There were some dishes I didn’t love, which doesn’t imply they weren’t good, just not my preference (if only the wannabe critics on Yelp understood this). The beef carpaccio ($16) was impressive, but I didn’t like the crispy shoe-string fries inside the rolls of beef, so I enjoyed them separately. The quail entrée ($26), one of my all-time favorite game dishes, was grilled, but now it’s fried—and that appealed more to my husband than to me. I thoroughly enjoyed the rustic Shell Beach bouillabaisse with Santa Barbara mussels, local rockfish, scallops, shrimp, and clams in saffron broth with a crispy, giant crouton topped with spicy rouille ($34). At brunch, the Dungeness crab and Hawaiian shrimp on angel hair pasta with basil, garlic, and beurre blanc ($14) was decadent yet irresistible. And no local restaurant makes better omelets, like their Dungeness crab version with heirloom tomatoes, hollandaise, and their incredible crispy potatoes ($14).
Lido’s director of food and beverage, Todd Brown, offers a fine wine list at Lido and selects wines for the cooking classes. He seems to be around at every moment, and I commend him for his treatment of all guests and assistance in choosing exactly the right wine for your menu choices. Admirably, he doesn’t charge corkage fees for the first two bottles of local wines you bring into Lido’s dining room (this offer isn’t available for banquet services). Lido will present their “restaurant month” menu, offering multiple choices, through January and February.
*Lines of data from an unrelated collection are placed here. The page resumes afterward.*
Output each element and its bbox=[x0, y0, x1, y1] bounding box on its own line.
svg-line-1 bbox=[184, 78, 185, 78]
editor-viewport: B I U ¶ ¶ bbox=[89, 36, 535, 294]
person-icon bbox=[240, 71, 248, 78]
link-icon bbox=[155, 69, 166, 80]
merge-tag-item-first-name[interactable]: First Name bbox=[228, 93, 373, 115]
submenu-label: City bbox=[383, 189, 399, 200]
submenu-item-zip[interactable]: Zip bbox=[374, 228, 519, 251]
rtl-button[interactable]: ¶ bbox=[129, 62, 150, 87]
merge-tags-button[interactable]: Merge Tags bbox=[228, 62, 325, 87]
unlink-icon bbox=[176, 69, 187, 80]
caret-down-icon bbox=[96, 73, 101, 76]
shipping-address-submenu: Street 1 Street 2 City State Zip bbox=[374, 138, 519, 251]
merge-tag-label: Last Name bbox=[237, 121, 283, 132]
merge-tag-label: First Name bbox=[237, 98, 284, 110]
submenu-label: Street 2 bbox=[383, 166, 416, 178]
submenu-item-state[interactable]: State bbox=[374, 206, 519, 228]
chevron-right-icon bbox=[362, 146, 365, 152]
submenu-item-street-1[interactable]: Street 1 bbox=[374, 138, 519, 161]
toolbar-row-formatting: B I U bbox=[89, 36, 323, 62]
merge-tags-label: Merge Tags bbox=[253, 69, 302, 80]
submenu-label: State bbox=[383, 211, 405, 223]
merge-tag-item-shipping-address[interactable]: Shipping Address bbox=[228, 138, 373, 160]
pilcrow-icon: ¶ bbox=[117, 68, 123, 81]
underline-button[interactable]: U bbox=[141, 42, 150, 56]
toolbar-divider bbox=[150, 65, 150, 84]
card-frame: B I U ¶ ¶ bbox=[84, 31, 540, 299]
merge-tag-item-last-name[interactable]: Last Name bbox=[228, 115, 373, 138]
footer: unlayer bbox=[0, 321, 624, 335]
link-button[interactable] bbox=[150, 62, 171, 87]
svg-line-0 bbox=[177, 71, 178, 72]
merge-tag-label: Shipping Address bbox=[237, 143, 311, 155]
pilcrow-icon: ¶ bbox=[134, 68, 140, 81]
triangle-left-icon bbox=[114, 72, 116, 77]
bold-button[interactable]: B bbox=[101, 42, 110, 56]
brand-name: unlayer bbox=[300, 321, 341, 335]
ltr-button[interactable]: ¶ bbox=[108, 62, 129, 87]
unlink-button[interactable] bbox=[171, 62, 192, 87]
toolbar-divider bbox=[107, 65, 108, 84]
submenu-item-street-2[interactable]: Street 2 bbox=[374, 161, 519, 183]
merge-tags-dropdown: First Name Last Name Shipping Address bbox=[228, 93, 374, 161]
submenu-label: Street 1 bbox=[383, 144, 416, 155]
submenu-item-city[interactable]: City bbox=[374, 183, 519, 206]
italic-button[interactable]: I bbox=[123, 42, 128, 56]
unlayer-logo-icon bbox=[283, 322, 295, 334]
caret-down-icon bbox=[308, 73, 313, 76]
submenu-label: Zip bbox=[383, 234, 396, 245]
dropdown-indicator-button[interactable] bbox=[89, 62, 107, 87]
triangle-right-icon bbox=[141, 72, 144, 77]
Last November, I attended a cooking class that’s conducted monthly by Collins and Puga, and it was awesome—and that’s said by a California Culinary Academy alumna. A class of 10 sat and observed Collins as he taught us his recipes for a fabulous wild mushroom risotto and short ribs braised in red wine. Puga prepared delightful crepes filled with Windrose Farms Jonathon apples, pecans, currants, and caramel. After the cooking demonstration, we sat down to enjoy an awesome meal of the prepared dishes among new friends who shared our love of food and wine.